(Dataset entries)
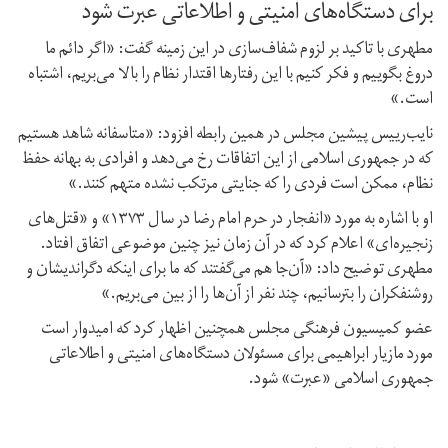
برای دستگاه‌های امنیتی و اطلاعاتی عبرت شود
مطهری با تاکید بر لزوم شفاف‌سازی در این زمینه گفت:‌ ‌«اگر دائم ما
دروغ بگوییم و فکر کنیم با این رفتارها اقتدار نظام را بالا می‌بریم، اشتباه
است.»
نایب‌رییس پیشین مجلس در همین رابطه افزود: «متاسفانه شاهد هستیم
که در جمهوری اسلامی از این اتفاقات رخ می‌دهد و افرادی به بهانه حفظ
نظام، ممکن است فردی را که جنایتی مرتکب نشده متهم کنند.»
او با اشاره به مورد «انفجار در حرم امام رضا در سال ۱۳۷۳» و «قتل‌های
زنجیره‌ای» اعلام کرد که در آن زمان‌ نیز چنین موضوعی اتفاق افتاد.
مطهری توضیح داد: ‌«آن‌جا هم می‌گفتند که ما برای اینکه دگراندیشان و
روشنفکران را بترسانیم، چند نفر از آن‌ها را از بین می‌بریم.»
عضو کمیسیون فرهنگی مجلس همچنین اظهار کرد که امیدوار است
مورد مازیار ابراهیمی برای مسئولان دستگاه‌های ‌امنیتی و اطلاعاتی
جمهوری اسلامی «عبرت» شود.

---

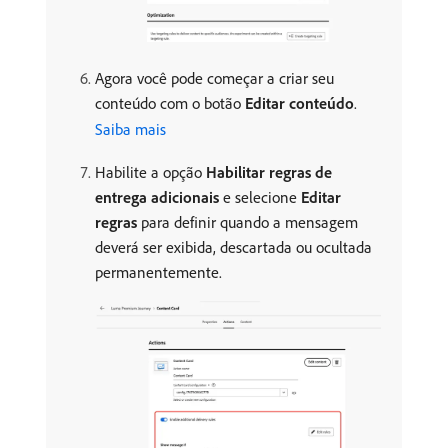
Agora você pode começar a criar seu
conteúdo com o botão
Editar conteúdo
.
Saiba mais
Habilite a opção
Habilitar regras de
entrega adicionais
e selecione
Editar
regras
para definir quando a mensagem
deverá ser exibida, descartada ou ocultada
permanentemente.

• Directions: Reading through the records above, report each line in which the string "امنیتی" is found.

• Exercise output:
برای دستگاه‌های امنیتی و اطلاعاتی عبرت شود
مورد مازیار ابراهیمی برای مسئولان دستگاه‌های ‌امنیتی و اطلاعاتی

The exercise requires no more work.